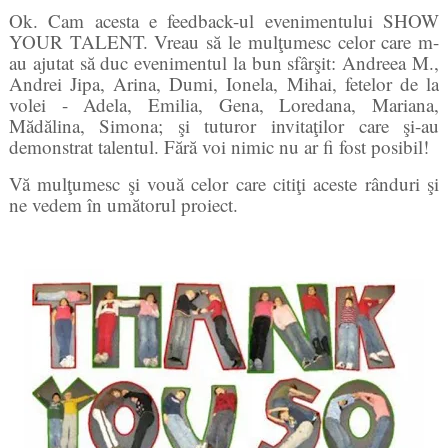
Ok. Cam acesta e feedback-ul evenimentului SHOW
YOUR TALENT. Vreau să le mulţumesc celor care m-
au ajutat să duc evenimentul la bun sfârşit: Andreea M.,
Andrei Jipa, Arina, Dumi, Ionela, Mihai, fetelor de la
volei - Adela, Emilia, Gena, Loredana, Mariana,
Mădălina, Simona; şi tuturor invitaţilor care şi-au
demonstrat talentul. Fără voi nimic nu ar fi fost posibil!
Vă mulţumesc şi vouă celor care citiţi aceste rânduri şi
ne vedem în umătorul proiect.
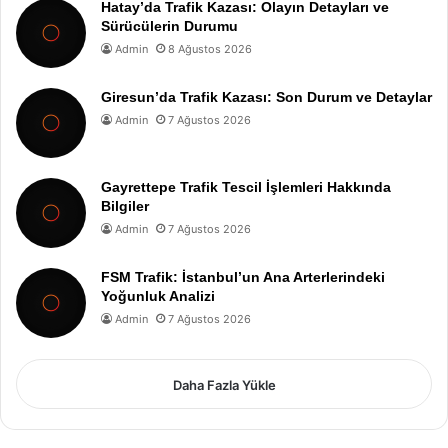
Hatay’da Trafik Kazası: Olayın Detayları ve
Sürücülerin Durumu
Admin
8 Ağustos 2026
Giresun’da Trafik Kazası: Son Durum ve Detaylar
Admin
7 Ağustos 2026
Gayrettepe Trafik Tescil İşlemleri Hakkında
Bilgiler
Admin
7 Ağustos 2026
FSM Trafik: İstanbul’un Ana Arterlerindeki
Yoğunluk Analizi
Admin
7 Ağustos 2026
Daha Fazla Yükle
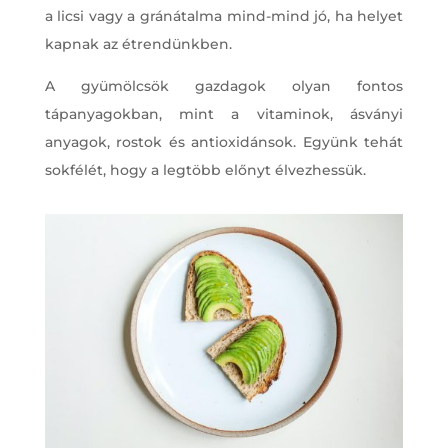
a licsi vagy a gránátalma mind-mind jó, ha helyet
kapnak az étrendünkben.
A gyümölcsök gazdagok olyan fontos
tápanyagokban, mint a vitaminok, ásványi
anyagok, rostok és antioxidánsok. Együnk tehát
sokfélét, hogy a legtöbb előnyt élvezhessük.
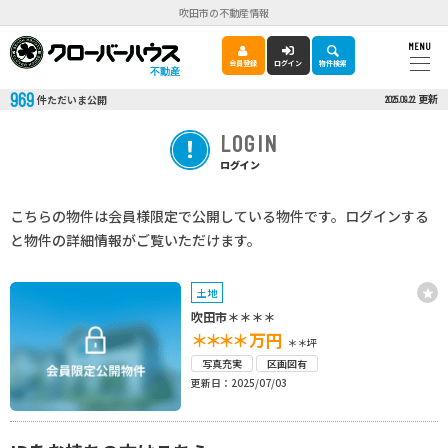
吹田市の不動産情報
MENU
会員登録
ログイン
物件検索
不動産
969
更新
件ただいま公開
2025.09.22
LOGIN
ログイン
こちらの物件は会員様限定で公開している物件です。ログインする
と物件の詳細情報がご覧いただけます。
土地
吹田市＊＊＊＊
＊＊＊＊
万円
＊＊坪
写真充実
区画図有
更新日：2025/07/03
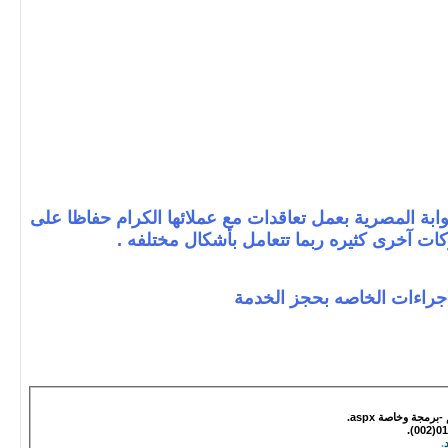
62 ومن هنا تقوم شركة البوابة المصرية بعمل تعاقدات مع عملائها الكرام حفاظا على
كات آخرى كثيره ربما تتعامل بأشكال مختلفه .
اجراءات الخاصه بحجز الخدمة
مجة وخاصة aspx.
.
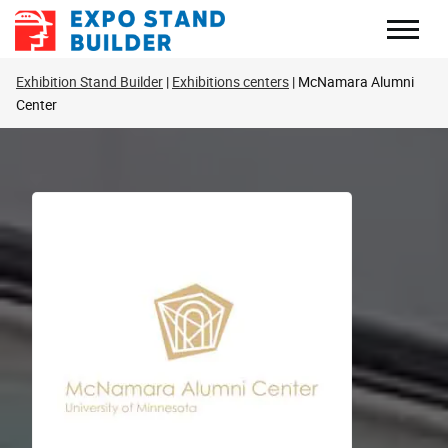
Skip
to
content
Exhibition Stand Builder
Exhibitions centers
McNamara Alumni
Center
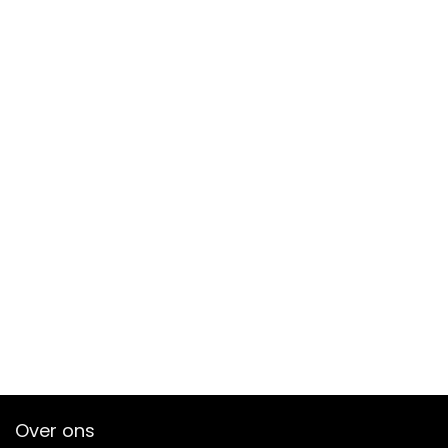
Over ons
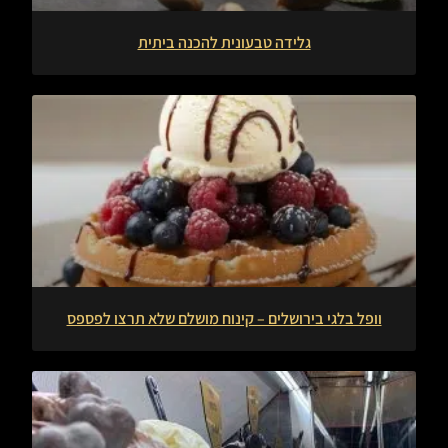
גלידה טבעונית להכנה ביתית
וופל בלגי בירושלים – קינוח מושלם שלא תרצו לפספס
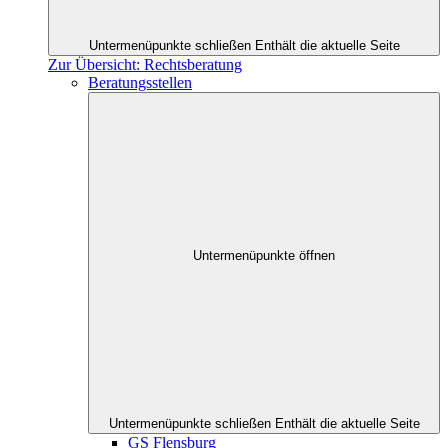
Untermenüpunkte schließen
Enthält die aktuelle Seite
Zur Übersicht: Rechtsberatung
Beratungsstellen
Untermenüpunkte öffnen
Untermenüpunkte schließen
Enthält die aktuelle Seite
GS Flensburg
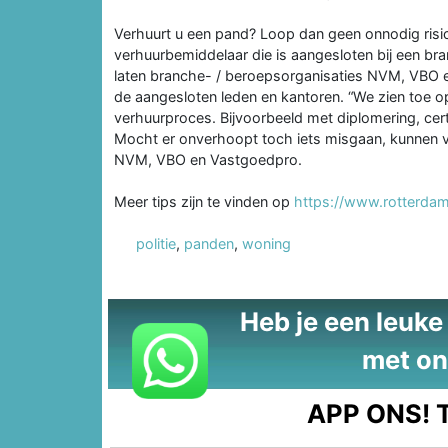
Verhuurt u een pand? Loop dan geen onnodig risi
verhuurbemiddelaar die is aangesloten bij een bra
laten branche- / beroepsorganisaties NVM, VBO e
de aangesloten leden en kantoren. “We zien toe o
verhuurproces. Bijvoorbeeld met diplomering, cert
Mocht er onverhoopt toch iets misgaan, kunnen v
NVM, VBO en Vastgoedpro.
Meer tips zijn te vinden op
https://www.rotterdam
politie
,
panden
,
woning
Heb je een leuke t
met on
APP ONS!
T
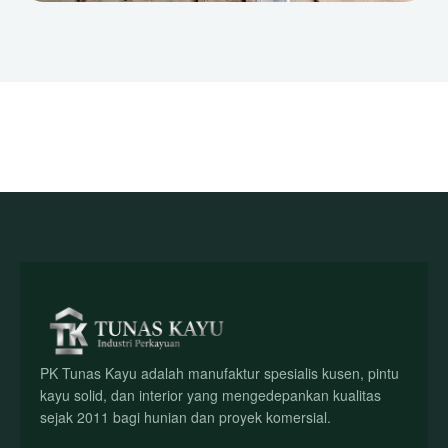
PK Tunas Kayu adalah manufaktur spesialis kusen, pintu
kayu solid, dan interior yang mengedepankan kualitas
sejak 2011 bagi hunian dan proyek komersial.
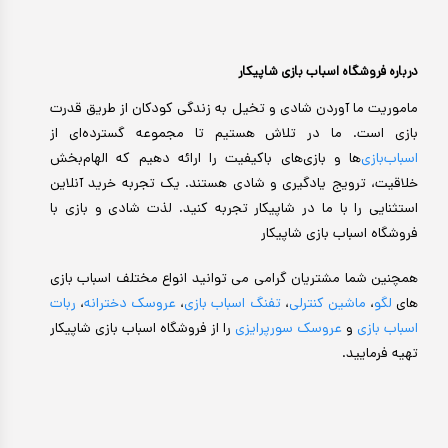
درباره فروشگاه اسباب بازی شاپیکار
ماموریت ما آوردن شادی و تخیل به زندگی کودکان از طریق قدرت
بازی است. ما در تلاش هستیم تا مجموعه گسترده‌ای از
اسباب‌بازی‌
ها و بازی‌های باکیفیت را ارائه دهیم که الهام‌بخش
خلاقیت، ترویج یادگیری و شادی هستند. یک تجربه خرید آنلاین
استثنایی را با ما در شاپیکار تجربه کنید. لذت شادی و بازی با
فروشگاه اسباب بازی شاپیکار
همچنین شما مشتریان گرامی می توانید انواع مختلف اسباب بازی
های
لگو
،
ماشین کنترلی
،
تفنگ اسباب بازی
،
عروسک دخترانه
،
ربات
اسباب بازی
و
عروسک سورپرایزی
را از فروشگاه اسباب بازی شاپیکار
تهیه فرمایید.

### [PROBLEM DETAILS]
Without the pictures, reproduce every entry exactly as written.

### [EXPECTED ANSWER]
Ok. Cam acesta e feedback-ul evenimentului SHOW
YOUR TALENT. Vreau să le mulţumesc celor care m-
au ajutat să duc evenimentul la bun sfârşit: Andreea M.,
Andrei Jipa, Arina, Dumi, Ionela, Mihai, fetelor de la
volei - Adela, Emilia, Gena, Loredana, Mariana,
Mădălina, Simona; şi tuturor invitaţilor care şi-au
demonstrat talentul. Fără voi nimic nu ar fi fost posibil!
Vă mulţumesc şi vouă celor care citiţi aceste rânduri şi
ne vedem în umătorul proiect.
Hatay’da Trafik Kazası: Olayın Detayları ve
Sürücülerin Durumu
Admin
8 Ağustos 2026
Giresun’da Trafik Kazası: Son Durum ve Detaylar
Admin
7 Ağustos 2026
Gayrettepe Trafik Tescil İşlemleri Hakkında
Bilgiler
Admin
7 Ağustos 2026
FSM Trafik: İstanbul’un Ana Arterlerindeki
Yoğunluk Analizi
Admin
7 Ağustos 2026
Daha Fazla Yükle
a licsi vagy a gránátalma mind-mind jó, ha helyet
kapnak az étrendünkben.
A gyümölcsök gazdagok olyan fontos
tápanyagokban, mint a vitaminok, ásványi
anyagok, rostok és antioxidánsok. Együnk tehát
sokfélét, hogy a legtöbb előnyt élvezhessük.
吹田市の不動産情報
MENU
会員登録
ログイン
物件検索
不動産
969
更新
件ただいま公開
2025.09.22
LOGIN
ログイン
こちらの物件は会員様限定で公開している物件です。ログインする
と物件の詳細情報がご覧いただけます。
土地
吹田市＊＊＊＊
＊＊＊＊
万円
＊＊坪
写真充実
区画図有
更新日：2025/07/03
62 ومن هنا تقوم شركة البوابة المصرية بعمل تعاقدات مع عملائها الكرام حفاظا على
كات آخرى كثيره ربما تتعامل بأشكال مختلفه .
اجراءات الخاصه بحجز الخدمة
مجة وخاصة aspx.
.
Skip
to
content
Exhibition Stand Builder
Exhibitions centers
McNamara Alumni
Center
Over ons
גלידה טבעונית להכנה ביתית
וופל בלגי בירושלים – קינוח מושלם שלא תרצו לפספס
Untermenüpunkte schließen
Enthält die aktuelle Seite
Zur Übersicht: Rechtsberatung
Beratungsstellen
Untermenüpunkte öffnen
Untermenüpunkte schließen
Enthält die aktuelle Seite
GS Flensburg
Verhuurt u een pand? Loop dan geen onnodig risi
verhuurbemiddelaar die is aangesloten bij een bra
laten branche- / beroepsorganisaties NVM, VBO e
de aangesloten leden en kantoren. “We zien toe o
verhuurproces. Bijvoorbeeld met diplomering, cert
Mocht er onverhoopt toch iets misgaan, kunnen v
NVM, VBO en Vastgoedpro.
Meer tips zijn te vinden op
https://www.rotterdam
politie
,
panden
,
woning
Heb je een leuke t
met on
APP ONS!
T
PK Tunas Kayu adalah manufaktur spesialis kusen, pintu
kayu solid, dan interior yang mengedepankan kualitas
sejak 2011 bagi hunian dan proyek komersial.
درباره فروشگاه اسباب بازی شاپیکار
ماموریت ما آوردن شادی و تخیل به زندگی کودکان از طریق قدرت
بازی است. ما در تلاش هستیم تا مجموعه گسترده‌ای از
اسباب‌بازی‌
ها و بازی‌های باکیفیت را ارائه دهیم که الهام‌بخش
خلاقیت، ترویج یادگیری و شادی هستند. یک تجربه خرید آنلاین
استثنایی را با ما در شاپیکار تجربه کنید. لذت شادی و بازی با
فروشگاه اسباب بازی شاپیکار
همچنین شما مشتریان گرامی می توانید انواع مختلف اسباب بازی
های
لگو
،
ماشین کنترلی
،
تفنگ اسباب بازی
،
عروسک دخترانه
،
ربات
اسباب بازی
و
عروسک سورپرایزی
را از فروشگاه اسباب بازی شاپیکار
تهیه فرمایید.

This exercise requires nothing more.